Posted by Steve Vondran | Jul 06, 2021 | 0 Comments

Can I Use a Person's Name in My Song? – Right of Publicity Law

The California Statutory Right of Publicity

The Right of Publicity protects an individual's right in their name or likeness. The California State Statute, Cal. Civ. Code § 3344, extends protection to a person's name, voice, photograph, signature, and likeness. § 3344(a) of this statute states that any person that uses any of these individual rights “in products, merchandise, or goods, or for the purpose of advertising, selling, or soliciting purchases of, products, merchandise, goods or services” without the individual's consent shall be liable for damages stemming from any injury caused to the individual by this use.

“Photograph” as used in this statute also encompasses video and live television. As with most aspects of the law, the key consideration is reasonableness. If someone viewing the image or video can “reasonably determine” that the individual in the image is the one complaining of its unauthorized use, the person will be deemed to be “readily identifiable” and can sue for damages.

For the purposes of using an individual's name in a song, the most relevant subsections of this statute are §§ 3344(d) and (e). § 3344(d) states that consent of the individual is *not* required if the name is being used “in connection with any news, public affairs, or sports broadcast or account, or any political campaign . . . .” Any song that is created solely for one of those enumerated purposes likely will not require consent of the individual before use of their name under § 3344(a).
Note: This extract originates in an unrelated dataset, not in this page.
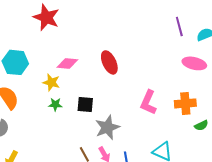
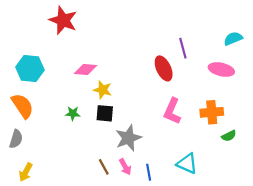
purple line: (179, 26) -> (183, 48), moved
red ellipse: (109, 62) -> (164, 68), moved
yellow star: (51, 82) -> (103, 90), moved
  • 3344(e) states that the fact that a person's name is being used in a commercial medium is not, by itself, enough to constitute a use that requires consent under subsection (a). It does, however, create a question for the jury of whether the use of the name is “so directly connected with the commercial sponsorship or with the paid advertising as to constitute a use for which consent is required under subdivision (a).”
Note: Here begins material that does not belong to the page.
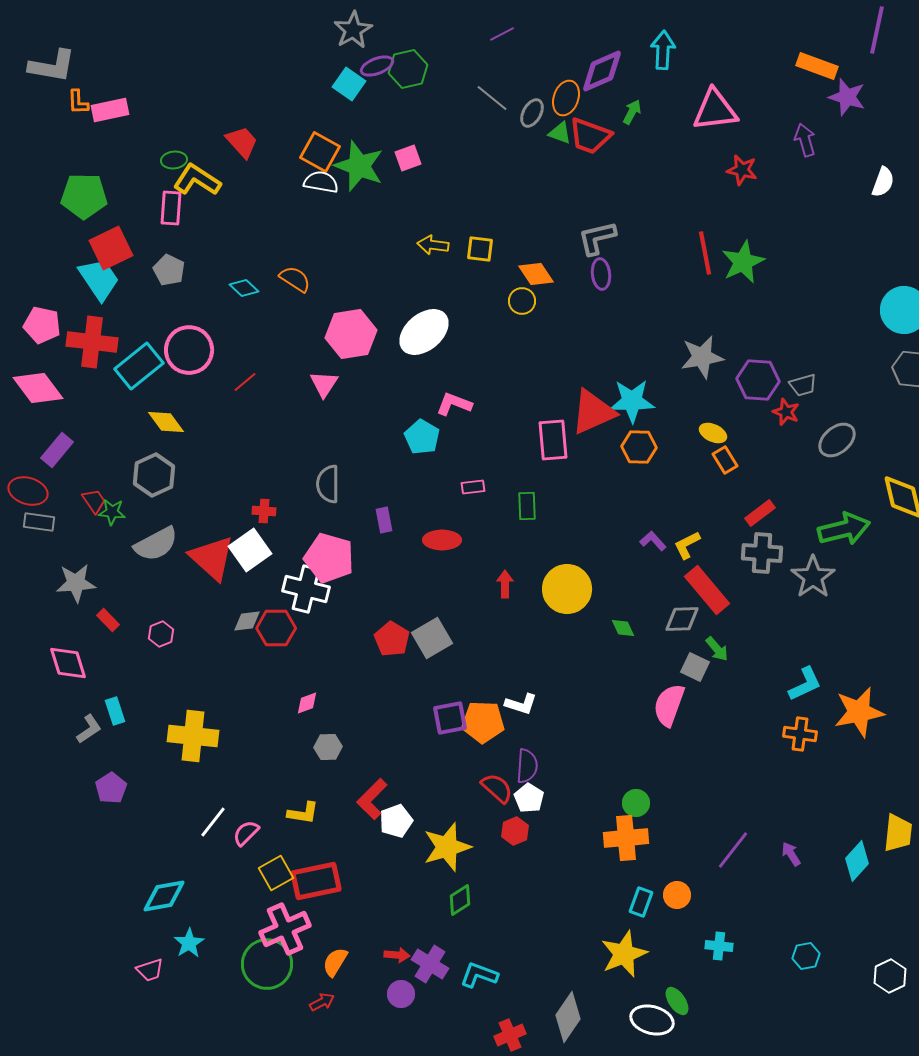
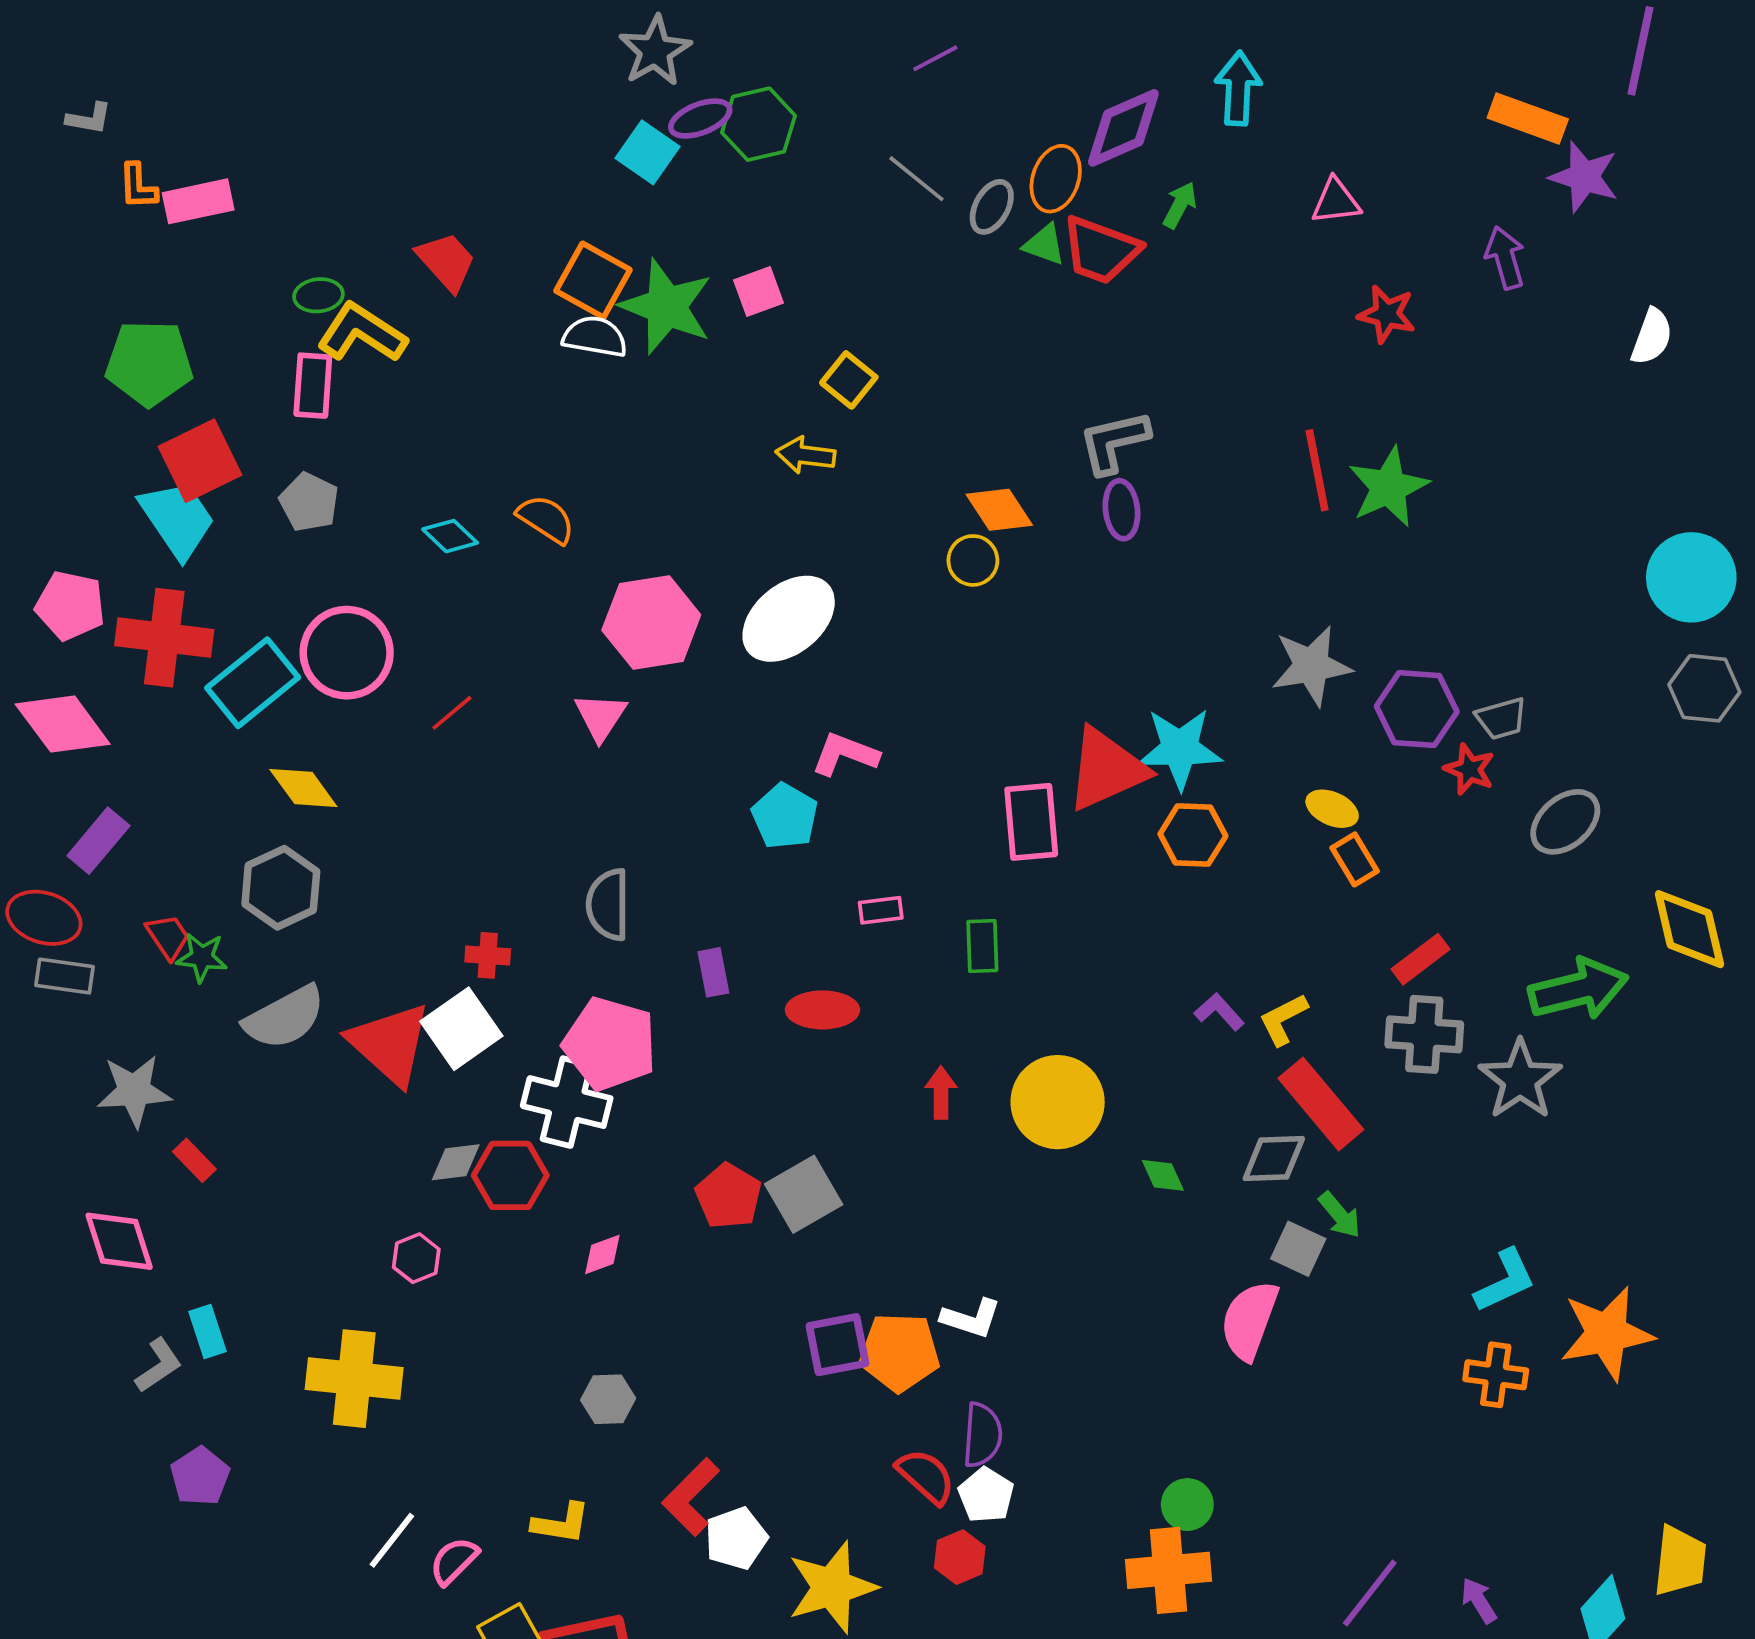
gray L-shape: (52, 66) -> (89, 119), size x0.5
pink triangle: (715, 110) -> (1336, 201), size x0.6
yellow square: (480, 249) -> (849, 380), moved, turned 32
pink hexagon: (161, 634) -> (416, 1258), moved
pink diamond: (307, 703) -> (602, 1254), moved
A song that is titled “Kanye West” and written by a separate artist likely would require Mr. West's consent, as that song title creates an inseparable connection between his name and likeness and the commercial value of the song. However, a single reference to Kanye West in one line of a song titled “Rapping” potentially would not constitute a use for which consent is required under subsection (a) because the use of the name is perhaps not “so directly connected” with the profitability of the song.
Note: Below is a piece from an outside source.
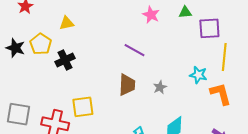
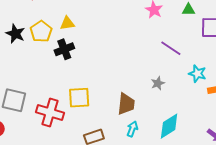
yellow triangle: (67, 23) -> (67, 23), moved
purple line: (134, 50) -> (171, 48), moved
brown trapezoid: (127, 85) -> (126, 104), moved

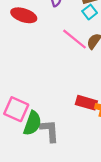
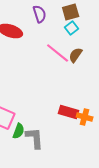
green semicircle: (32, 123) -> (19, 131), size x0.7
As you can see, this statute leaves open a lot of gray area for individual courts to interpret as they see fit. Courts typically apply a three-part test to answer the direct connection to commercial sponsorship or paid advertising question imposed by § 3344(e). Those three questions are:

  • Was there a knowing use of the plaintiff's identity?
  • Was the use for advertising purposes?
  • Was there a direct connection between the use and the commercial purpose?

Newcombe v. Adolf Coors Co., 157 F.3d 686, 692 (9th Cir. 1998).

Rights of the Deceased

Cal. Civ. Code § 3344.1 provides for protection of posthumous rights of publicity. § 3344.1(g) states that this right lasts for 70 years after an individual's death. These posthumous publicity rights are essentially the same with a few additional requirements, including mandatory registration of the claim with California's Secretary of State, under § 3344.1(f)(1).

California Common Law Right of Publicity

There is also a common-law right of publicity in the State of California, along with many other states. Courts have applied a four-part test to California's common-law right of publicity. In this test, a plaintiff must allege:

  • The defendant's use of plaintiff's identify;
  • The appropriation of plaintiff's name or likeness to defendant's advantage, commercially or otherwise;
  • Lack of Consent; and
  • Resulting injury.

White v. Samsung, 971 F.2d 1395, 1397 (9th Cir. 1992).

Right of Publicity Court Decisions

Here are some notable court decisions revolving around the Right of Publicity and the use of others' names or images to illustrate how courts have applied these rules and how other states deal with the same issue.

Abdul-Jabbar v. GMC (9th Cir. 1996)

In this case, all-time NBA great Kareem Abdul-Jabbar sued General Motors Corp. (“GMC”) for violating his publicity rights, inter alia, by using his given name, Lew Alcindor, without proper consent, in a commercial aired during the 1993 NCAA men's basketball tournament.

This court reversed and remanded the district court's decision that Abdul-Jabbar had abandoned his given name “Lew Alcindor” long ago, so GMC's use of the name could not be misconstrued as Abdul-Jabbar's endorsement of the product.

Abdul-Jabbar went by Lew Alcindor all the way through his first few years in the NBA. Once he converted to Islam, he changed his name to the Muslim name “Kareem Abdul-Jabbar.” At the time this case was decided, Abdul-Jabbar had not used the name “Lew Alcindor” for commercial purposes in over ten years.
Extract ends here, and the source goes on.